- EXERCISE DESCRIPTION
Please set down, word for word, each line from the one containing "die Umsetzung anspruchsvollster" through the final line of the records below, both included, and nothing else.

- DATASET EXTRACT
★ ★ ★ ★ ★

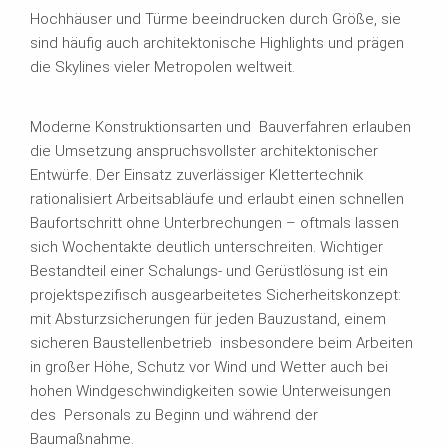
Hochhäuser und Türme beeindrucken durch Größe, sie
sind häufig auch architektonische Highlights und prägen
die Skylines vieler Metropolen weltweit.
Moderne Konstruktionsarten und Bauverfahren erlauben
die Umsetzung anspruchsvollster architektonischer
Entwürfe. Der Einsatz zuverlässiger Klettertechnik
rationalisiert Arbeitsabläufe und erlaubt einen schnellen
Baufortschritt ohne Unterbrechungen – oftmals lassen
sich Wochentakte deutlich unterschreiten. Wichtiger
Bestandteil einer Schalungs- und Gerüstlösung ist ein
projektspezifisch ausgearbeitetes Sicherheitskonzept:
mit Absturzsicherungen für jeden Bauzustand, einem
sicheren Baustellenbetrieb insbesondere beim Arbeiten
in großer Höhe, Schutz vor Wind und Wetter auch bei
hohen Windgeschwindigkeiten sowie Unterweisungen
des Personals zu Beginn und während der
Baumaßnahme.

★ ★ ★ ★ ★

- RESULT OF THIS EXERCISE
die Umsetzung anspruchsvollster architektonischer
Entwürfe. Der Einsatz zuverlässiger Klettertechnik
rationalisiert Arbeitsabläufe und erlaubt einen schnellen
Baufortschritt ohne Unterbrechungen – oftmals lassen
sich Wochentakte deutlich unterschreiten. Wichtiger
Bestandteil einer Schalungs- und Gerüstlösung ist ein
projektspezifisch ausgearbeitetes Sicherheitskonzept:
mit Absturzsicherungen für jeden Bauzustand, einem
sicheren Baustellenbetrieb insbesondere beim Arbeiten
in großer Höhe, Schutz vor Wind und Wetter auch bei
hohen Windgeschwindigkeiten sowie Unterweisungen
des Personals zu Beginn und während der
Baumaßnahme.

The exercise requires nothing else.